16 April . 2016
10 Fun Facts About Mount Rainier
Native American tribes referred to the mountain as Tahol, which means “mother of waters”, Tacoma which means “place where the water begins”, or Tahoma, which means “snowy peak”.
Explorer George Vancouver renamed the mountain in honor of his friend, Rear Admiral Peter Rainier. Since the official return of Alaska’s Mount McKinley to its original name (Denali) in 2015, a similar debate over Mt. Rainier has taken place, with talk about returning to its original name.
A Super name:
Prior to Super Bowl XLVIII, the Washington State Senate passed a resolution, temporarily renaming the mountain Mount Seattle Seahawks until midnight after the Super Bowl on Monday, February 3, 2014.

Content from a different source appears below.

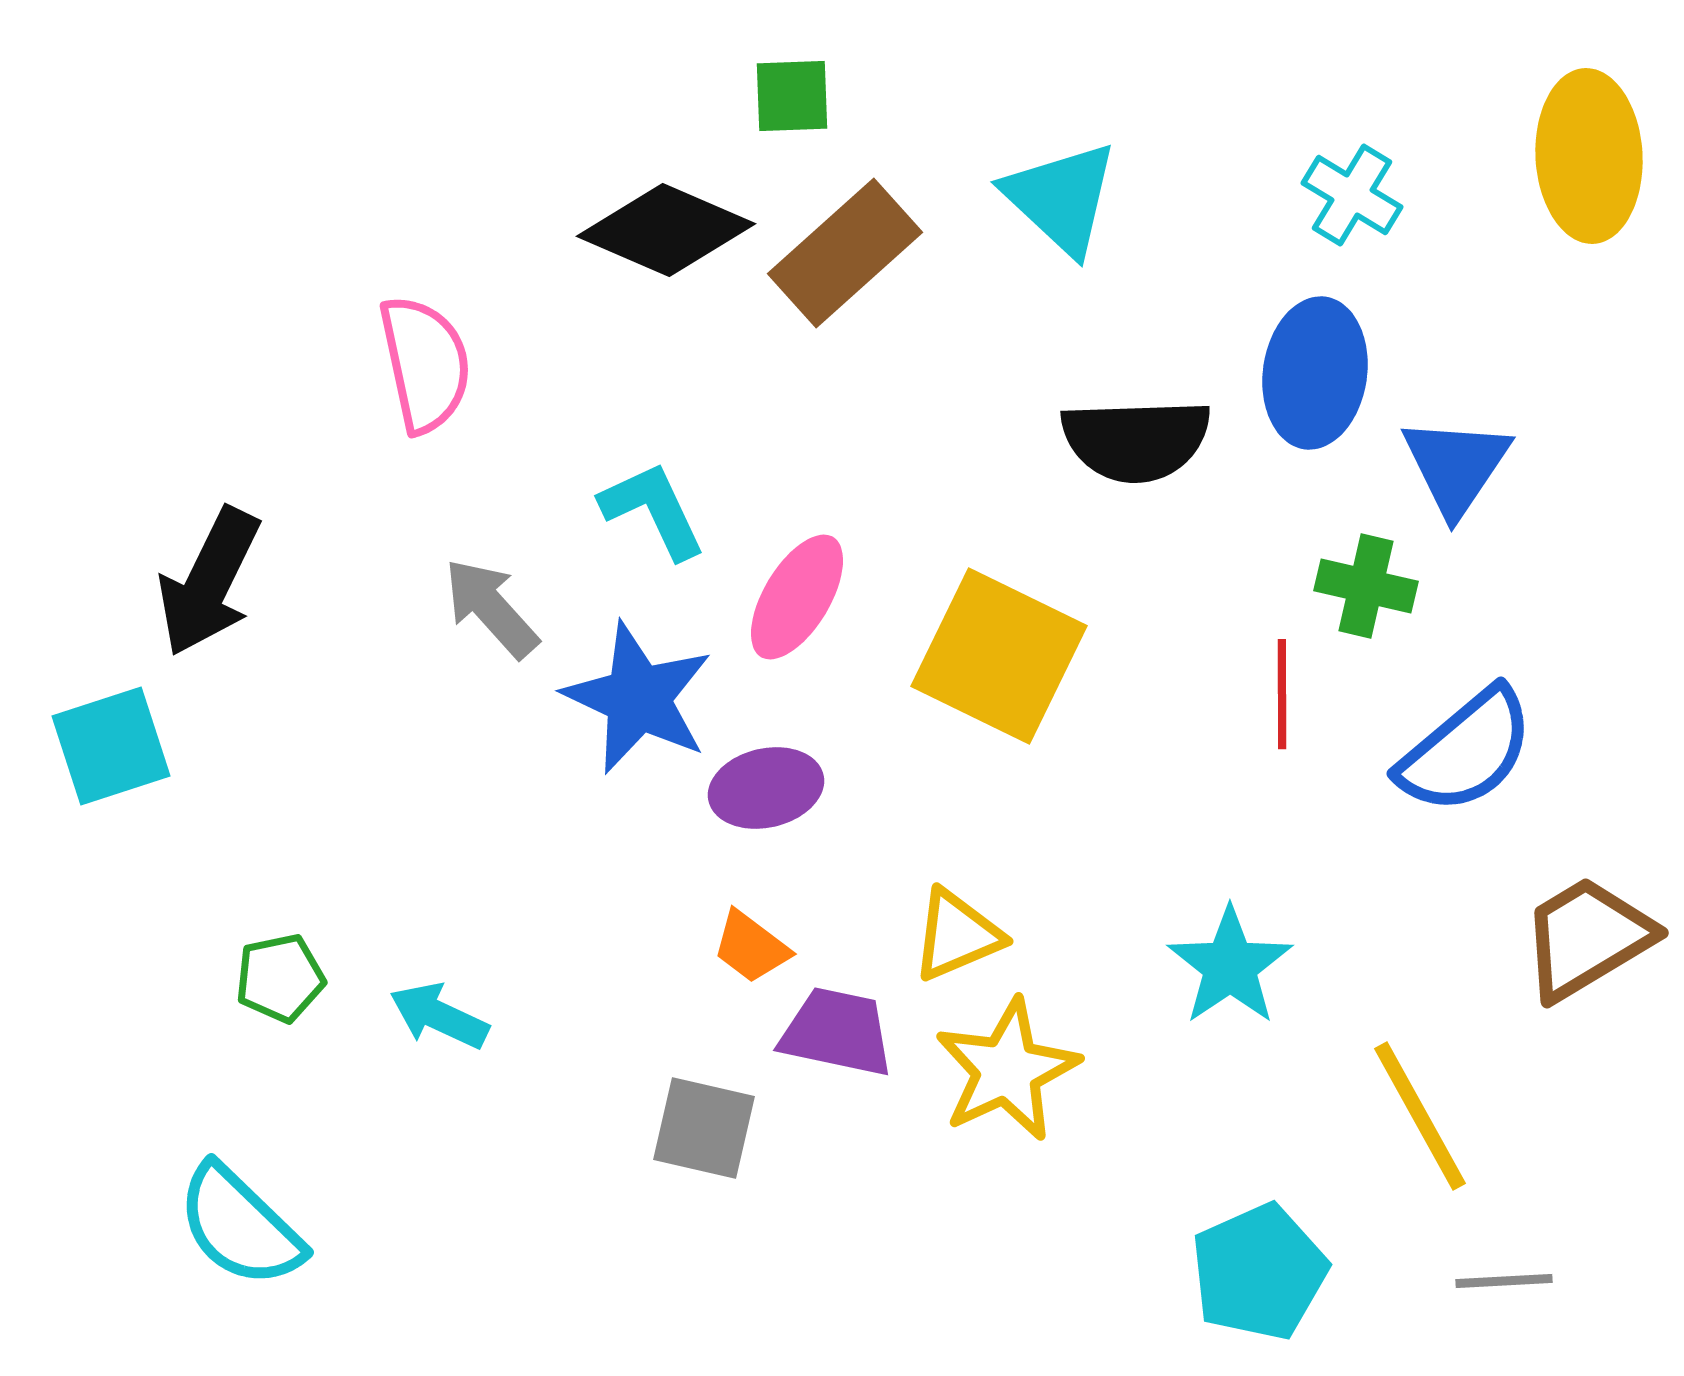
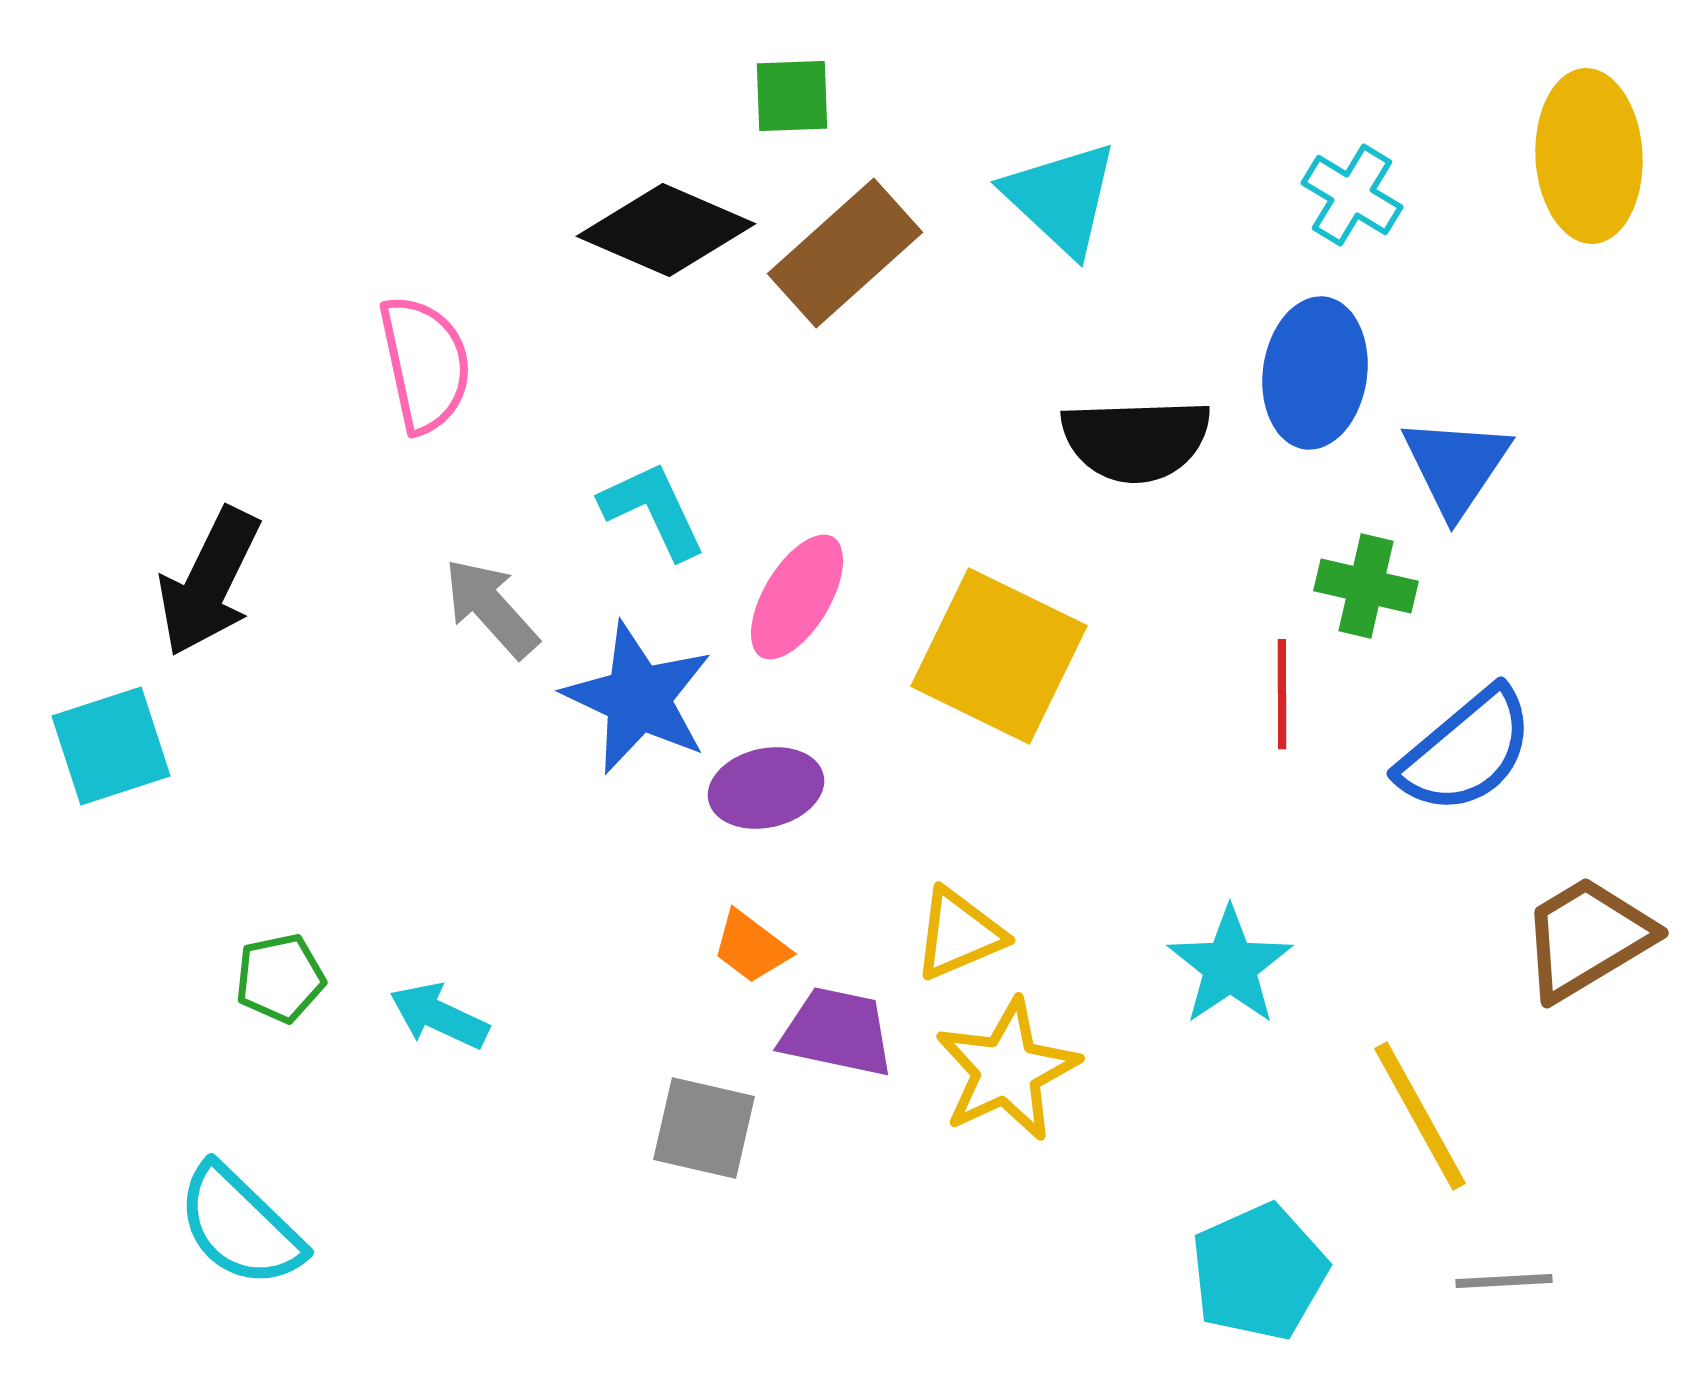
yellow triangle: moved 2 px right, 1 px up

Standing more than 14,000 feet tall, Mount Rainier isn’t just the tallest mountain in the Cascades—it’s also the highest mountain in the entire state and fifth tallest in the lower 48 states.
Cold as ice:
The ice caves of Mt. Rainier are being studied for their similarity to conditions on planets like Mars.
On clear days, Mount Rainier can be seen as far away as Corvallis, Oregon and Victoria, British Columbia.
Ice, ice, baby:
Rainier is the most heavily glaciated peak in the lower 48 states, with 26 major glaciers and 36 square miles of permanent snowfields and glaciers.
Not all ice:
Two volcanic craters packed with geothermal heat keep the crater rims free of snow and ice.
Individual plants may live 50 years with plant communities thriving for more than 7,000 years.
Mountain of rivers:
Several rivers start at the Mt. Rainier glaciers from which their names derive: the Carbon, Puyallup, Mowich, Nisqually, and Cowlitz Rivers all begin on the slopes of Mt. Rainier.
While the views of Mount Rainier are spectacular, make a day of it and go experience its beauty up close. There is so much to see and learn, you might find yourself going back over and over again.